With the pictures omitted, repeat exactly the lines below starting with the line that has "could pose risks." and going on through the line that has "sustainable products, personalized".
(Entries provided)
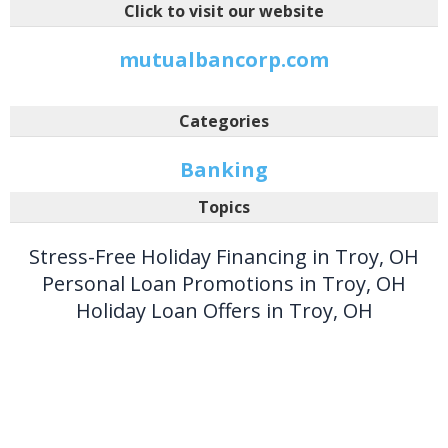
Click to visit our website
mutualbancorp.com
Categories
Banking
Topics
Stress-Free Holiday Financing in Troy, OH
Personal Loan Promotions in Troy, OH
Holiday Loan Offers in Troy, OH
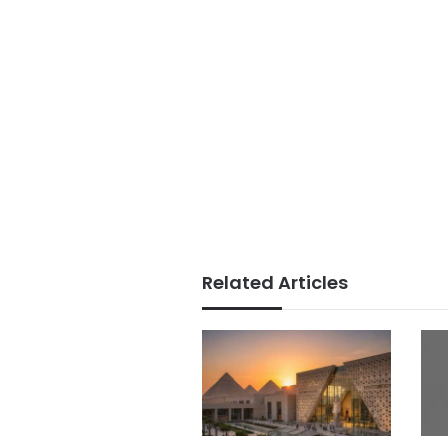
Related Articles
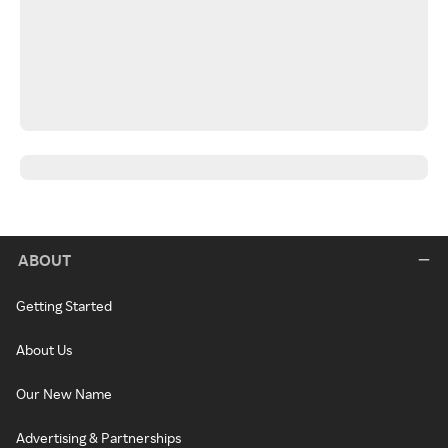
ABOUT
Getting Started
About Us
Our New Name
Advertising & Partnerships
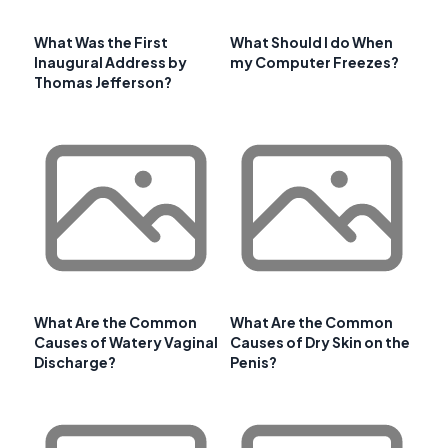
What Was the First
What Should I do When
Inaugural Address by
my Computer Freezes?
Thomas Jefferson?
What Are the Common
What Are the Common
Causes of Watery Vaginal
Causes of Dry Skin on the
Discharge?
Penis?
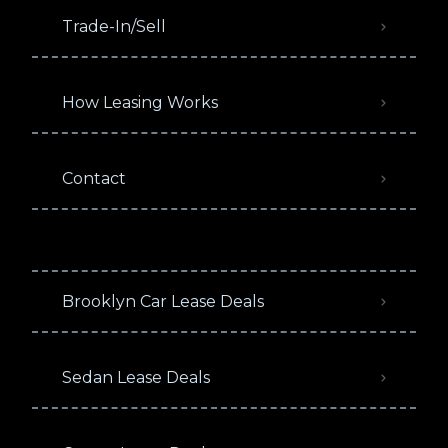
Trade-In/Sell
How Leasing Works
Contact
Brooklyn Car Lease Deals
Sedan Lease Deals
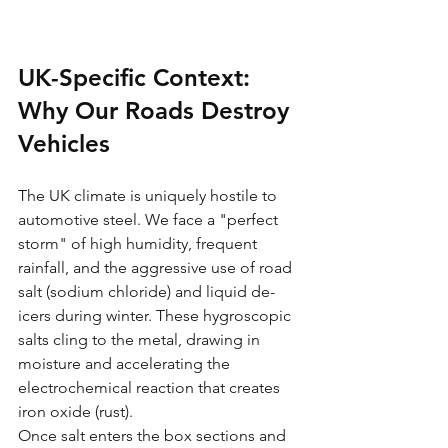
UK-Specific Context: 
Why Our Roads Destroy 
Vehicles
The UK climate is uniquely hostile to 
automotive steel. We face a "perfect 
storm" of high humidity, frequent 
rainfall, and the aggressive use of road 
salt (sodium chloride) and liquid de-
icers during winter. These hygroscopic 
salts cling to the metal, drawing in 
moisture and accelerating the 
electrochemical reaction that creates 
iron oxide (rust).
Once salt enters the box sections and 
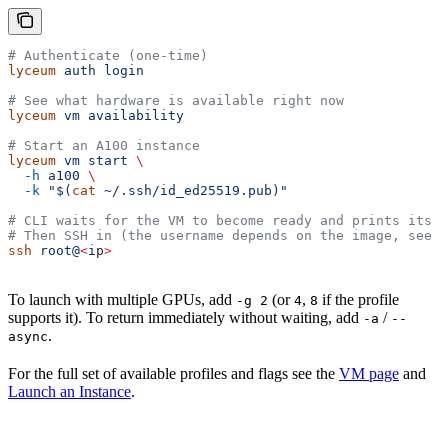
# Authenticate (one-time)
lyceum
 auth
 login
# See what hardware is available right now
lyceum
 vm
 availability
# Start an A100 instance
lyceum
 vm
 start
 \
  -h
 a100
 \
  -k
 "$(
cat
 ~/.ssh/id_ed25519.pub)"
# CLI waits for the VM to become ready and prints its I
# Then SSH in (the username depends on the image, see v
ssh
 root@
<
i
p
>
To launch with multiple GPUs, add
(or
,
if the profile
-g 2
4
8
supports it). To return immediately without waiting, add
/
-a
--
.
async
For the full set of available profiles and flags see the
VM page
and
Launch an Instance
.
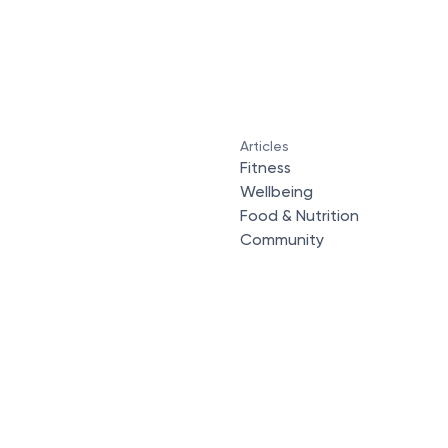
Articles
Fitness
Wellbeing
Food & Nutrition
Community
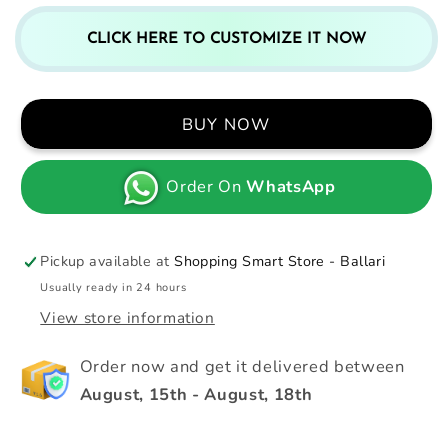
CLICK HERE TO CUSTOMIZE IT NOW
BUY NOW
Order On
WhatsApp
Pickup available at
Shopping Smart Store - Ballari
Usually ready in 24 hours
View store information
Order now and get it delivered between
August, 15th
-
August, 18th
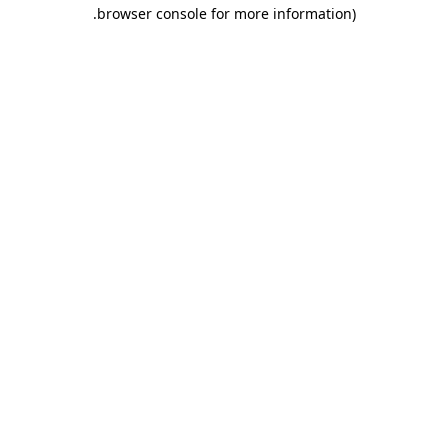
.
browser console for more information)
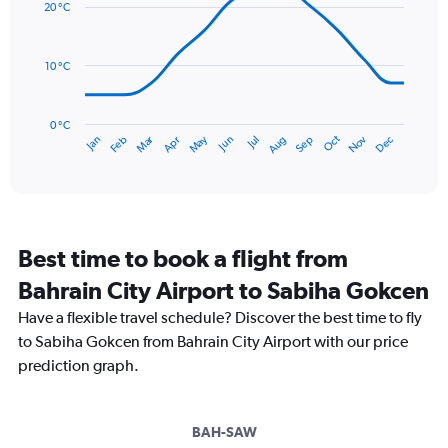
Range:
20 °C
14
0
data
to
points.
120.
10 °C
The
chart
has
0 °C
Dec
Oct
May
Nov
Mar
Jun
Sep
Jan
Apr
Jul
Feb
Aug
1
End
of
X
interactive
axis
chart
displaying
categories.
Range:
Best time to book a flight from
14
categories.
Bahrain City Airport to Sabiha Gokcen
The
chart
Have a flexible travel schedule? Discover the best time to fly
has
to Sabiha Gokcen from Bahrain City Airport with our price
1
prediction graph.
Y
axis
displaying
values.
BAH-SAW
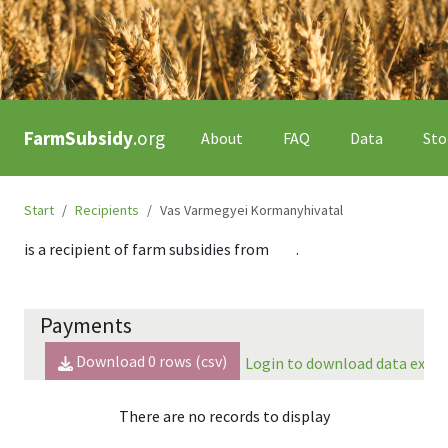
FarmSubsidy
.org
About
FAQ
Data
Sto
Start
Recipients
Vas Varmegyei Kormanyhivatal
is a recipient of farm subsidies from
.
Payments
Download
0
rows (csv)
Login to download data expor
There are no records to display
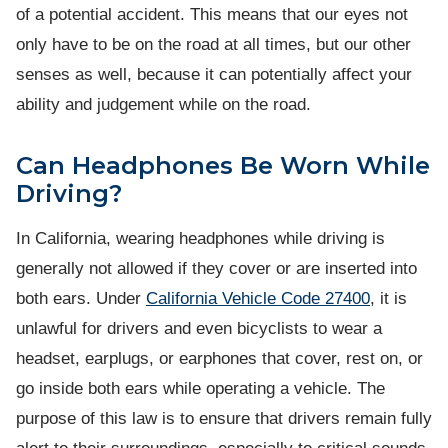
of a potential accident. This means that our eyes not
only have to be on the road at all times, but our other
senses as well, because it can potentially affect your
ability and judgement while on the road.
Can Headphones Be Worn While
Driving?
In California, wearing headphones while driving is
generally not allowed if they cover or are inserted into
both ears. Under
California Vehicle Code 27400
, it is
unlawful for drivers and even bicyclists to wear a
headset, earplugs, or earphones that cover, rest on, or
go inside both ears while operating a vehicle. The
purpose of this law is to ensure that drivers remain fully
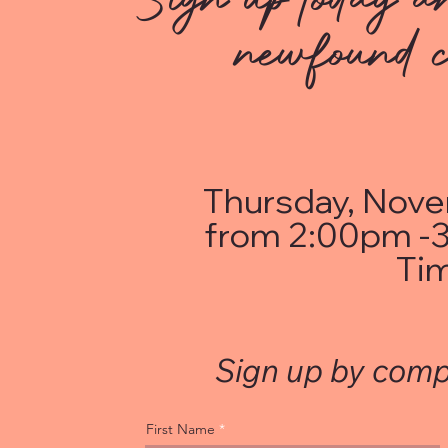
newfound c
Thursday, Nove
from 2:00pm -3
Ti
Sign up by comp
First Name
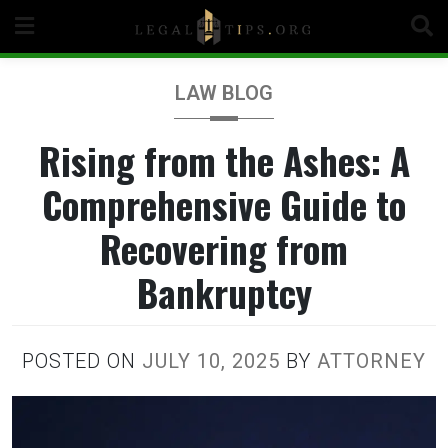
Skip
to
content
LAW BLOG
Rising from the Ashes: A
Comprehensive Guide to
Recovering from
Bankruptcy
POSTED ON
JULY 10, 2025
BY
ATTORNEY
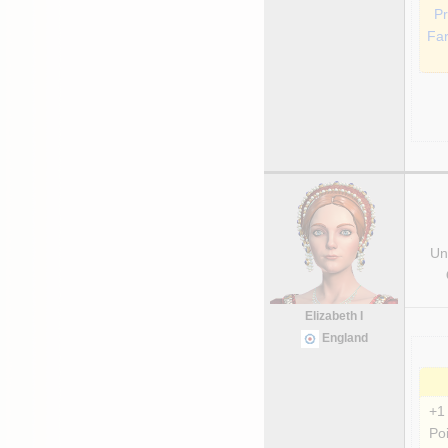
Pr
Fa
Uni
Elizabeth I
England
+1
Poi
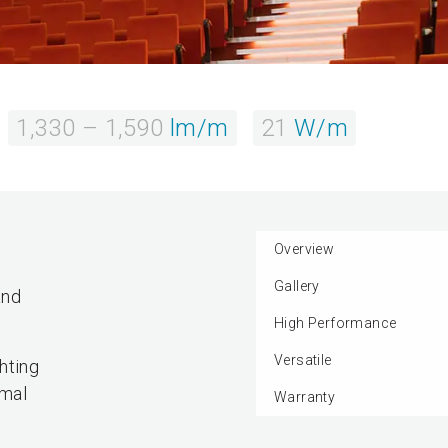
1,330 – 1,590
lm/m
21
W/m
Overview
Gallery
and
High Performance
Versatile
hting
rmal
Warranty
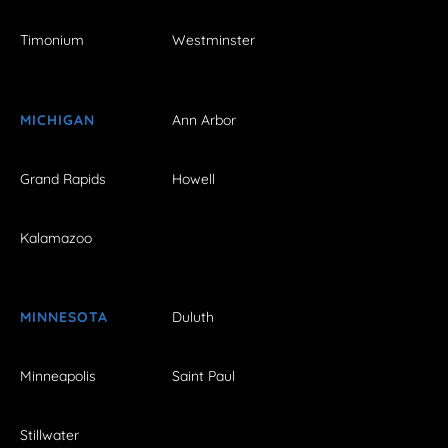
Timonium
Westminster
MICHIGAN
Ann Arbor
Grand Rapids
Howell
Kalamazoo
MINNESOTA
Duluth
Minneapolis
Saint Paul
Stillwater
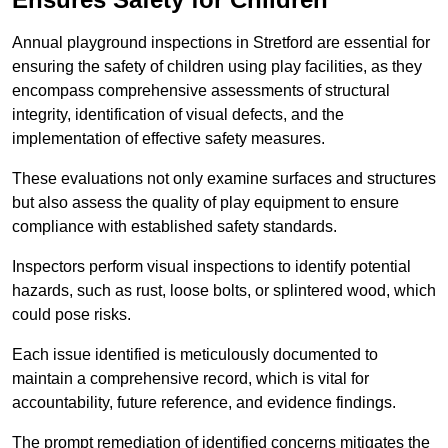
Annual playground inspections in Stretford are essential for
ensuring the safety of children using play facilities, as they
encompass comprehensive assessments of structural
integrity, identification of visual defects, and the
implementation of effective safety measures.
These evaluations not only examine surfaces and structures
but also assess the quality of play equipment to ensure
compliance with established safety standards.
Inspectors perform visual inspections to identify potential
hazards, such as rust, loose bolts, or splintered wood, which
could pose risks.
Each issue identified is meticulously documented to
maintain a comprehensive record, which is vital for
accountability, future reference, and evidence findings.
The prompt remediation of identified concerns mitigates the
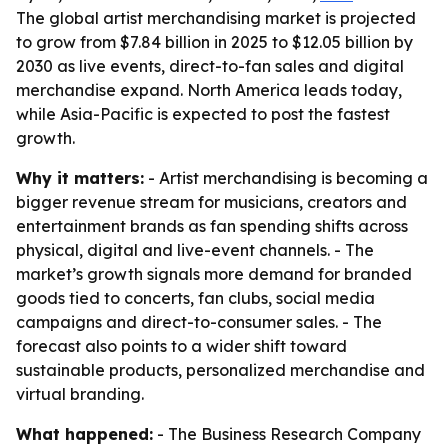
The global artist merchandising market is projected
to grow from $7.84 billion in 2025 to $12.05 billion by
2030 as live events, direct-to-fan sales and digital
merchandise expand. North America leads today,
while Asia-Pacific is expected to post the fastest
growth.
Why it matters:
- Artist merchandising is becoming a
bigger revenue stream for musicians, creators and
entertainment brands as fan spending shifts across
physical, digital and live-event channels. - The
market’s growth signals more demand for branded
goods tied to concerts, fan clubs, social media
campaigns and direct-to-consumer sales. - The
forecast also points to a wider shift toward
sustainable products, personalized merchandise and
virtual branding.
What happened:
- The Business Research Company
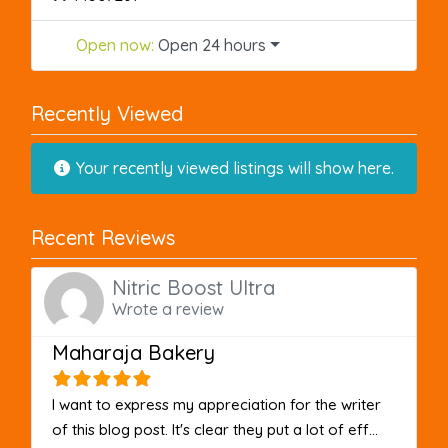
Open now
:
Open 24 hours
Recently Viewed
Your recently viewed listings will show here.
Recent Reviews
Nitric Boost Ultra
Wrote a review
Maharaja Bakery
I want to express my appreciation for the writer
of this blog post. It's clear they put a lot of eff...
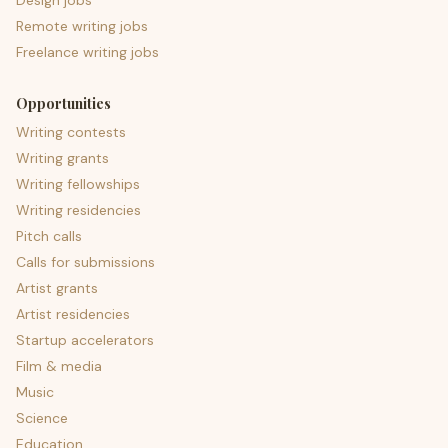
Design jobs
Remote writing jobs
Freelance writing jobs
Opportunities
Writing contests
Writing grants
Writing fellowships
Writing residencies
Pitch calls
Calls for submissions
Artist grants
Artist residencies
Startup accelerators
Film & media
Music
Science
Education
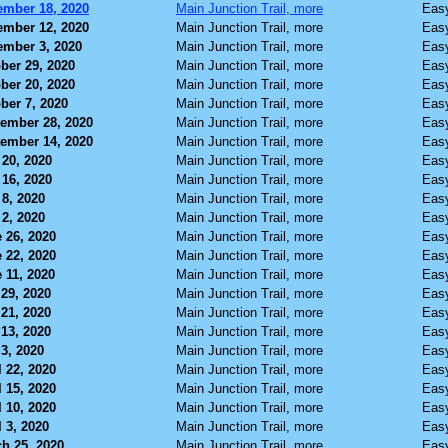
mber 18, 2020
Main Junction Trail, more
Eas
mber 12, 2020
Main Junction Trail, more
Eas
mber 3, 2020
Main Junction Trail, more
Eas
ber 29, 2020
Main Junction Trail, more
Eas
ber 20, 2020
Main Junction Trail, more
Eas
ber 7, 2020
Main Junction Trail, more
Eas
ember 28, 2020
Main Junction Trail, more
Eas
ember 14, 2020
Main Junction Trail, more
Eas
 20, 2020
Main Junction Trail, more
Eas
 16, 2020
Main Junction Trail, more
Eas
 8, 2020
Main Junction Trail, more
Eas
 2, 2020
Main Junction Trail, more
Eas
 26, 2020
Main Junction Trail, more
Eas
 22, 2020
Main Junction Trail, more
Eas
 11, 2020
Main Junction Trail, more
Eas
29, 2020
Main Junction Trail, more
Eas
21, 2020
Main Junction Trail, more
Eas
13, 2020
Main Junction Trail, more
Eas
3, 2020
Main Junction Trail, more
Eas
l 22, 2020
Main Junction Trail, more
Eas
l 15, 2020
Main Junction Trail, more
Eas
l 10, 2020
Main Junction Trail, more
Eas
l 3, 2020
Main Junction Trail, more
Eas
h 25, 2020
Main Junction Trail, more
Eas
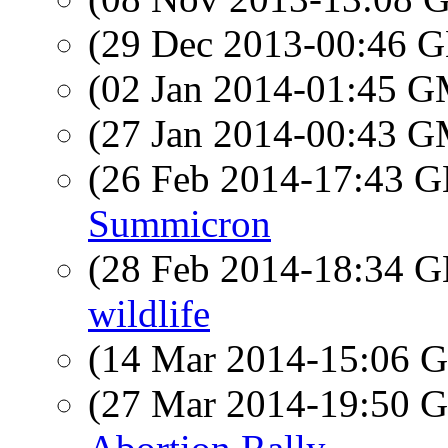
(29 Dec 2013-00:46
(02 Jan 2014-01:45 
(27 Jan 2014-00:43 
(26 Feb 2014-17:43
Summicron
(28 Feb 2014-18:34
wildlife
(14 Mar 2014-15:06
(27 Mar 2014-19:50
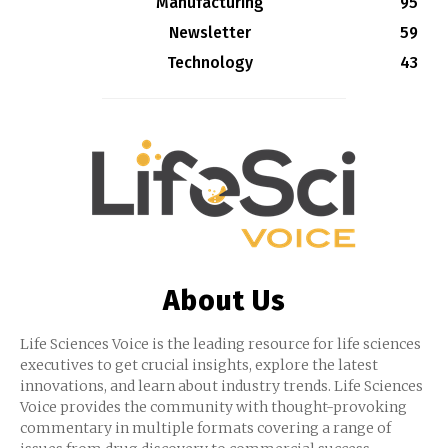
Manufacturing
95
Newsletter
59
Technology
43
About Us
Life Sciences Voice is the leading resource for life sciences
executives to get crucial insights, explore the latest
innovations, and learn about industry trends. Life Sciences
Voice provides the community with thought-provoking
commentary in multiple formats covering a range of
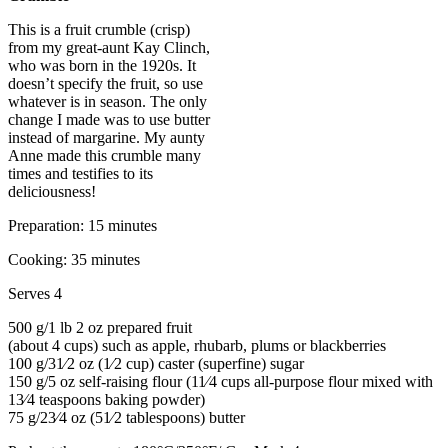
This is a fruit crumble (crisp)
from my great-aunt Kay Clinch,
who was born in the 1920s. It
doesn’t specify the fruit, so use
whatever is in season. The only
change I made was to use butter
instead of margarine. My aunty
Anne made this crumble many
times and testifies to its
deliciousness!
Preparation: 15 minutes
Cooking: 35 minutes
Serves 4
500 g/1 lb 2 oz prepared fruit
(about 4 cups) such as apple, rhubarb, plums or blackberries
100 g/31⁄2 oz (1⁄2 cup) caster (superfine) sugar
150 g/5 oz self-raising flour (11⁄4 cups all-purpose flour mixed with
13⁄4 teaspoons baking powder)
75 g/23⁄4 oz (51⁄2 tablespoons) butter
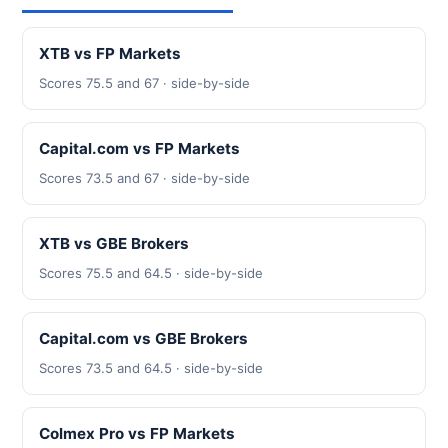
XTB vs FP Markets
Scores 75.5 and 67 · side-by-side
Capital.com vs FP Markets
Scores 73.5 and 67 · side-by-side
XTB vs GBE Brokers
Scores 75.5 and 64.5 · side-by-side
Capital.com vs GBE Brokers
Scores 73.5 and 64.5 · side-by-side
Colmex Pro vs FP Markets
(End Entries provided)
*Response below:*
could pose risks.
Each issue identified is meticulously documented to
maintain a comprehensive record, which is vital for
accountability, future reference, and evidence findings.
The prompt remediation of identified concerns mitigates the
The global artist merchandising market is projected
to grow from $7.84 billion in 2025 to $12.05 billion by
2030 as live events, direct-to-fan sales and digital
merchandise expand. North America leads today,
while Asia-Pacific is expected to post the fastest
growth.
Why it matters:
- Artist merchandising is becoming a
bigger revenue stream for musicians, creators and
entertainment brands as fan spending shifts across
physical, digital and live-event channels. - The
market’s growth signals more demand for branded
goods tied to concerts, fan clubs, social media
campaigns and direct-to-consumer sales. - The
forecast also points to a wider shift toward
sustainable products, personalized merchandise and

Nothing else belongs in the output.